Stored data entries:
....
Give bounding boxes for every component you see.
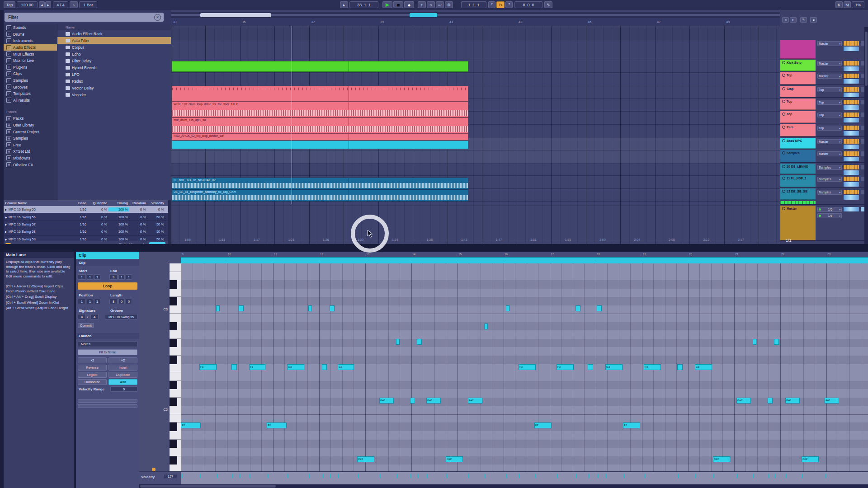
- track-color-strip[interactable]: Perc: [780, 124, 816, 136]
- tempo-field[interactable]: 120.00: [17, 1, 38, 8]
- midi-note[interactable]: G3: [287, 364, 304, 370]
- arrangement-clip[interactable]: [172, 141, 468, 149]
- track-color-strip[interactable]: 12 DE_SE_SE: [780, 188, 816, 200]
- session-record-button[interactable]: ○: [427, 1, 435, 8]
- black-key[interactable]: [170, 322, 177, 331]
- white-key[interactable]: [170, 414, 181, 423]
- sidebar-item-drums[interactable]: ♪Drums: [4, 31, 57, 38]
- tool-button-invert[interactable]: Invert: [108, 365, 137, 371]
- quantization-menu[interactable]: 1 Bar: [79, 1, 97, 8]
- groove-velocity-cell[interactable]: 50 %: [147, 230, 165, 234]
- end-bars-field[interactable]: 9: [109, 274, 118, 280]
- nudge-up-button[interactable]: ▸: [45, 1, 51, 8]
- velocity-marker[interactable]: [380, 474, 381, 478]
- arrangement-clip[interactable]: [172, 86, 468, 102]
- velocity-marker[interactable]: [713, 474, 714, 478]
- black-key[interactable]: [170, 440, 177, 448]
- velocity-marker[interactable]: [396, 474, 397, 478]
- track-header[interactable]: TopTop▾: [780, 99, 868, 110]
- vertical-scrollbar-thumb[interactable]: [865, 32, 868, 86]
- master-out-selector[interactable]: 1/5▾: [817, 207, 842, 212]
- midi-note[interactable]: [576, 305, 580, 311]
- loop-button[interactable]: ↻: [496, 1, 505, 8]
- velocity-marker[interactable]: [250, 474, 250, 478]
- velocity-marker[interactable]: [588, 474, 589, 478]
- midi-note[interactable]: G3: [605, 364, 623, 370]
- capture-midi-button[interactable]: ⚙: [445, 1, 453, 8]
- track-activator-icon[interactable]: [782, 100, 785, 103]
- track-activator-icon[interactable]: [782, 61, 785, 64]
- track-activator-icon[interactable]: [782, 139, 785, 142]
- velocity-marker[interactable]: [330, 474, 331, 478]
- midi-note[interactable]: A#2: [468, 398, 482, 404]
- white-key[interactable]: [170, 406, 181, 414]
- midi-note[interactable]: [417, 339, 422, 345]
- midi-note[interactable]: F3: [249, 364, 265, 370]
- sidebar-item-audio-effects[interactable]: ♪Audio Effects: [4, 44, 57, 51]
- record-button[interactable]: ●: [404, 1, 414, 8]
- midi-note[interactable]: F2: [623, 422, 640, 428]
- tool-button-humanize[interactable]: Humanize: [78, 379, 107, 385]
- device-item-echo[interactable]: Echo: [57, 51, 171, 57]
- sidebar-item-max-for-live[interactable]: ♪Max for Live: [4, 57, 57, 64]
- groove-play-icon[interactable]: ▶: [5, 238, 7, 241]
- output-routing-selector[interactable]: Samples▾: [817, 165, 842, 170]
- velocity-marker[interactable]: [417, 474, 418, 478]
- midi-note[interactable]: [239, 305, 244, 311]
- output-routing-selector[interactable]: Master▾: [817, 61, 842, 66]
- track-header[interactable]: Master▾: [780, 40, 868, 59]
- track-activator-icon[interactable]: [782, 113, 785, 116]
- track-volume-field[interactable]: [844, 177, 859, 181]
- groove-play-icon[interactable]: ▶: [5, 208, 7, 211]
- white-key[interactable]: [170, 448, 181, 456]
- overdub-button[interactable]: +: [418, 1, 426, 8]
- velocity-marker[interactable]: [535, 474, 536, 478]
- midi-note[interactable]: [308, 305, 312, 311]
- output-routing-selector[interactable]: Samples▾: [817, 177, 842, 182]
- groove-row[interactable]: ▶MPC 16 Swing 551/160 %100 %0 %0 %: [4, 206, 168, 213]
- track-volume-field[interactable]: [844, 113, 859, 117]
- sidebar-place-packs[interactable]: ▤Packs: [4, 115, 57, 122]
- black-key[interactable]: [170, 339, 177, 347]
- midi-note[interactable]: G#2: [736, 398, 751, 404]
- midi-note[interactable]: G#2: [379, 398, 394, 404]
- black-key[interactable]: [170, 280, 177, 289]
- track-activator-icon[interactable]: [782, 177, 785, 180]
- device-item-vocoder[interactable]: Vocoder: [57, 91, 171, 98]
- tool-button-legato[interactable]: Legato: [78, 372, 107, 378]
- midi-note[interactable]: F3: [519, 364, 536, 370]
- output-routing-selector[interactable]: Top▾: [817, 126, 842, 131]
- white-key[interactable]: [170, 364, 181, 373]
- midi-map-button[interactable]: M: [844, 1, 851, 8]
- tap-tempo-button[interactable]: Tap: [4, 1, 15, 8]
- tool-button--2[interactable]: ×2: [78, 357, 107, 363]
- black-key[interactable]: [170, 356, 177, 364]
- sidebar-item-sounds[interactable]: ♪Sounds: [4, 24, 57, 31]
- midi-note[interactable]: [597, 305, 602, 311]
- device-item-vector-delay[interactable]: Vector Delay: [57, 84, 171, 91]
- sidebar-item-templates[interactable]: ♪Templates: [4, 90, 57, 97]
- groove-quantize-cell[interactable]: 0 %: [88, 222, 108, 226]
- commit-groove-button[interactable]: Commit: [78, 323, 94, 328]
- midi-note[interactable]: [410, 398, 415, 404]
- launch-section-header[interactable]: Launch: [76, 333, 139, 339]
- midi-note[interactable]: A#2: [825, 398, 839, 404]
- overview-loop-segment[interactable]: [410, 13, 437, 17]
- velocity-marker[interactable]: [774, 474, 775, 478]
- track-color-strip[interactable]: Bass MPC: [780, 138, 816, 149]
- groove-velocity-cell[interactable]: 50 %: [147, 222, 165, 226]
- track-activator-icon[interactable]: [782, 87, 785, 90]
- white-key[interactable]: [170, 347, 181, 356]
- loop-start-field[interactable]: 1. 1. 1: [461, 1, 486, 8]
- roll-grid[interactable]: F3F3G3G3F3F3G3F3G3G#2G#2A#2G#2G#2A#2F2F2…: [181, 263, 868, 471]
- groove-quantize-cell[interactable]: 0 %: [88, 230, 108, 234]
- loop-toggle[interactable]: Loop: [78, 282, 137, 290]
- track-header[interactable]: 12 DE_SE_SESamples▾: [780, 188, 868, 200]
- clip-panel-scrollbar[interactable]: [78, 399, 137, 403]
- length-bars-field[interactable]: 8: [109, 299, 118, 304]
- arrangement-grid[interactable]: WER_128_drum_loop_disco_for_the_floor_fu…: [171, 26, 780, 244]
- notes-tool-selector[interactable]: Notes: [78, 341, 137, 347]
- nudge-down-button[interactable]: ◂: [39, 1, 45, 8]
- midi-note[interactable]: F2: [267, 422, 287, 428]
- velocity-marker[interactable]: [239, 474, 240, 478]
....
Your goal: Only the words belong in your copy: restate the data above exactly and leave the images out.

Output for this task:
Give bounding boxes for every component you see.
- track-color-strip[interactable]: Perc: [780, 124, 816, 136]
- tempo-field[interactable]: 120.00: [17, 1, 38, 8]
- midi-note[interactable]: G3: [287, 364, 304, 370]
- arrangement-clip[interactable]: [172, 141, 468, 149]
- track-color-strip[interactable]: 12 DE_SE_SE: [780, 188, 816, 200]
- session-record-button[interactable]: ○: [427, 1, 435, 8]
- black-key[interactable]: [170, 322, 177, 331]
- white-key[interactable]: [170, 414, 181, 423]
- sidebar-item-drums[interactable]: ♪Drums: [4, 31, 57, 38]
- tool-button-invert[interactable]: Invert: [108, 365, 137, 371]
- quantization-menu[interactable]: 1 Bar: [79, 1, 97, 8]
- groove-velocity-cell[interactable]: 50 %: [147, 230, 165, 234]
- end-bars-field[interactable]: 9: [109, 274, 118, 280]
- nudge-up-button[interactable]: ▸: [45, 1, 51, 8]
- velocity-marker[interactable]: [380, 474, 381, 478]
- arrangement-clip[interactable]: [172, 86, 468, 102]
- velocity-marker[interactable]: [713, 474, 714, 478]
- black-key[interactable]: [170, 440, 177, 448]
- velocity-marker[interactable]: [396, 474, 397, 478]
- track-header[interactable]: TopTop▾: [780, 99, 868, 110]
- vertical-scrollbar-thumb[interactable]: [865, 32, 868, 86]
- master-out-selector[interactable]: 1/5▾: [817, 207, 842, 212]
- midi-note[interactable]: [576, 305, 580, 311]
- loop-button[interactable]: ↻: [496, 1, 505, 8]
- velocity-marker[interactable]: [250, 474, 250, 478]
- velocity-marker[interactable]: [588, 474, 589, 478]
- midi-note[interactable]: G3: [605, 364, 623, 370]
- capture-midi-button[interactable]: ⚙: [445, 1, 453, 8]
- track-activator-icon[interactable]: [782, 100, 785, 103]
- track-activator-icon[interactable]: [782, 61, 785, 64]
- track-activator-icon[interactable]: [782, 139, 785, 142]
- velocity-marker[interactable]: [330, 474, 331, 478]
- midi-note[interactable]: A#2: [468, 398, 482, 404]
- white-key[interactable]: [170, 406, 181, 414]
- midi-note[interactable]: [417, 339, 422, 345]
- midi-note[interactable]: F3: [249, 364, 265, 370]
- sidebar-item-audio-effects[interactable]: ♪Audio Effects: [4, 44, 57, 51]
- record-button[interactable]: ●: [404, 1, 414, 8]
- midi-note[interactable]: F2: [623, 422, 640, 428]
- tool-button-humanize[interactable]: Humanize: [78, 379, 107, 385]
- device-item-echo[interactable]: Echo: [57, 51, 171, 57]
- sidebar-item-max-for-live[interactable]: ♪Max for Live: [4, 57, 57, 64]
- groove-play-icon[interactable]: ▶: [5, 238, 7, 241]
- output-routing-selector[interactable]: Samples▾: [817, 165, 842, 170]
- velocity-marker[interactable]: [417, 474, 418, 478]
- midi-note[interactable]: [239, 305, 244, 311]
- output-routing-selector[interactable]: Master▾: [817, 61, 842, 66]
- track-header[interactable]: Master▾: [780, 40, 868, 59]
- track-activator-icon[interactable]: [782, 113, 785, 116]
- track-volume-field[interactable]: [844, 177, 859, 181]
- groove-play-icon[interactable]: ▶: [5, 208, 7, 211]
- white-key[interactable]: [170, 448, 181, 456]
- overdub-button[interactable]: +: [418, 1, 426, 8]
- velocity-marker[interactable]: [535, 474, 536, 478]
- midi-note[interactable]: [308, 305, 312, 311]
- output-routing-selector[interactable]: Samples▾: [817, 177, 842, 182]
- groove-row[interactable]: ▶MPC 16 Swing 551/160 %100 %0 %0 %: [4, 206, 168, 213]
- track-volume-field[interactable]: [844, 113, 859, 117]
- sidebar-place-packs[interactable]: ▤Packs: [4, 115, 57, 122]
- black-key[interactable]: [170, 339, 177, 347]
- midi-note[interactable]: G#2: [736, 398, 751, 404]
- midi-note[interactable]: G#2: [379, 398, 394, 404]
- black-key[interactable]: [170, 280, 177, 289]
- track-activator-icon[interactable]: [782, 177, 785, 180]
- device-item-vocoder[interactable]: Vocoder: [57, 91, 171, 98]
- tool-button-legato[interactable]: Legato: [78, 372, 107, 378]
- midi-note[interactable]: F3: [519, 364, 536, 370]
- output-routing-selector[interactable]: Top▾: [817, 126, 842, 131]
- white-key[interactable]: [170, 364, 181, 373]
- midi-map-button[interactable]: M: [844, 1, 851, 8]
- tap-tempo-button[interactable]: Tap: [4, 1, 15, 8]
- tool-button--2[interactable]: ×2: [78, 357, 107, 363]
- black-key[interactable]: [170, 356, 177, 364]
- sidebar-item-sounds[interactable]: ♪Sounds: [4, 24, 57, 31]
- midi-note[interactable]: [597, 305, 602, 311]
- device-item-vector-delay[interactable]: Vector Delay: [57, 84, 171, 91]
- sidebar-item-templates[interactable]: ♪Templates: [4, 90, 57, 97]
- groove-quantize-cell[interactable]: 0 %: [88, 222, 108, 226]
- commit-groove-button[interactable]: Commit: [78, 323, 94, 328]
- midi-note[interactable]: [410, 398, 415, 404]
- launch-section-header[interactable]: Launch: [76, 333, 139, 339]
- midi-note[interactable]: A#2: [825, 398, 839, 404]
- overview-loop-segment[interactable]: [410, 13, 437, 17]
- velocity-marker[interactable]: [774, 474, 775, 478]
- track-color-strip[interactable]: Bass MPC: [780, 138, 816, 149]
- groove-velocity-cell[interactable]: 50 %: [147, 222, 165, 226]
- track-activator-icon[interactable]: [782, 87, 785, 90]
- white-key[interactable]: [170, 347, 181, 356]
- loop-start-field[interactable]: 1. 1. 1: [461, 1, 486, 8]
- roll-grid[interactable]: F3F3G3G3F3F3G3F3G3G#2G#2A#2G#2G#2A#2F2F2…: [181, 263, 868, 471]
- groove-quantize-cell[interactable]: 0 %: [88, 230, 108, 234]
- loop-toggle[interactable]: Loop: [78, 282, 137, 290]
- track-header[interactable]: 12 DE_SE_SESamples▾: [780, 188, 868, 200]
- clip-panel-scrollbar[interactable]: [78, 399, 137, 403]
- length-bars-field[interactable]: 8: [109, 299, 118, 304]
- arrangement-grid[interactable]: WER_128_drum_loop_disco_for_the_floor_fu…: [171, 26, 780, 244]
- notes-tool-selector[interactable]: Notes: [78, 341, 137, 347]
- nudge-down-button[interactable]: ◂: [39, 1, 45, 8]
- midi-note[interactable]: F2: [267, 422, 287, 428]
- velocity-marker[interactable]: [239, 474, 240, 478]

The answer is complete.